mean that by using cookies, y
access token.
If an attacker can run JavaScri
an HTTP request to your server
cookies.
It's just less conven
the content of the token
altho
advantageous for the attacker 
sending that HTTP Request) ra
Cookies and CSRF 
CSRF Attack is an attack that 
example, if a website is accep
==
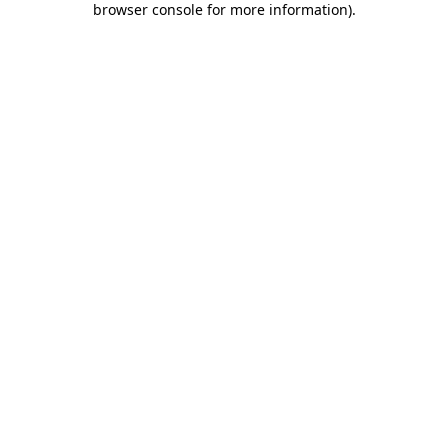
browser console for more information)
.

**PROBLEM REQUIREMENTS:**
Please return only the lines above, starting at the line that has "mean that by using cookies, y" and ending at the line that has "example, if a website is accep", keeping both and leaving each one unchanged.

**SOLUTION FOR THIS TASK:**
mean that by using cookies, y
access token.
If an attacker can run JavaScri
an HTTP request to your server
cookies.
It's just less conven
the content of the token
altho
advantageous for the attacker 
sending that HTTP Request) ra
Cookies and CSRF 
CSRF Attack is an attack that 
example, if a website is accep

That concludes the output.